MindProber

A MindProber oferece uma nova possibilidade de análise de conteúdos média - com biométricas, em ambiente live, grande escala e com garantia de rápidos resultados sem ter que ir a um laboratório!

Pedro Almeida

www.mindprober.com

 

Como nasceu a MindProber?

A MindProber nasceu de um interesse entre os sócios fundadores de, por um lado, trazer o conhecimento das suas áreas académicas, no campo das neurociências cognitivas e engenharia biomédica, para o campo empresarial, e, por outro de tentar inovar numa área que consideramos que ainda não tinha explorado todo o seu potencial (neurociência do consumo). Identificamos que a falta de escalabilidade dos estudos que medem as respostas fisiológicas de espetadores a conteúdos media (realizados na neurociência do consumo) era uma das barreiras ao crescimento da área e decidimos criar uma plataforma que responde a esta limitação.

O projeto esteve bastantes anos em desenvolvimento (stealth mode) no laboratório, até que decidimos, em 2016, que estava na hora de apresentar a nossa investigação e sondar o interesse de investidores. Assim, em 2016 apresentamos um protótipo da plataforma e dos nossos sensores, fomos incubados na Startup Braga e conseguimos o nosso primeiro investimento pre-seed, que nos permitiu arrancar o projeto.

   
Porquê a escolha do apoio de um Business Angel?

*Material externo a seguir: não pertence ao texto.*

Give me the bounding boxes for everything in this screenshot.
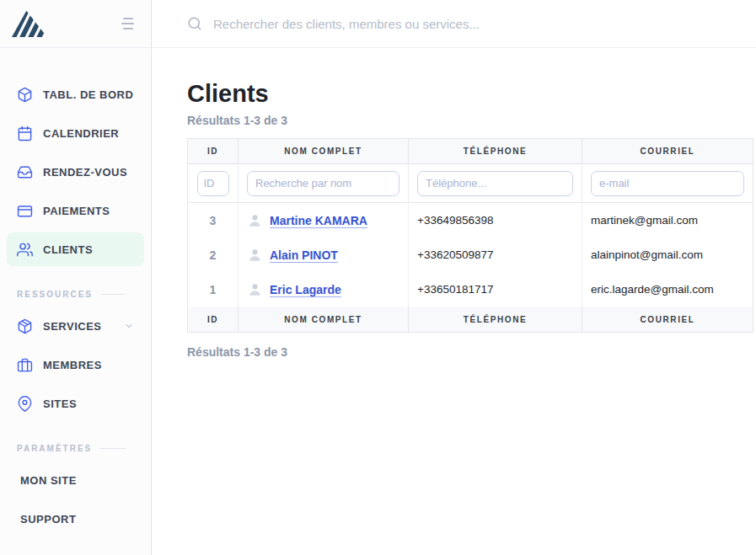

Sendo um produto que envolve muito R&D e desenvolvimento tecnológico, numa área muito exigente, nunca conseguiríamos chegar ao mercado com um produto comercializável sem um investimento que nos permitisse passar cerca de um ano a desenvolver com uma equipa. Para além disso, uma vez que uma parte do nosso desenvolvimento envolve hardware, este investimento torna-se indispensável. Finalmente, os BA, para além de fundos, normalmente trazem um conjunto de conhecimentos de gestão/negócio, que nos foram (e são) bastante preciosos.

   
O risco é aterrorizador ou faz parte do negócio?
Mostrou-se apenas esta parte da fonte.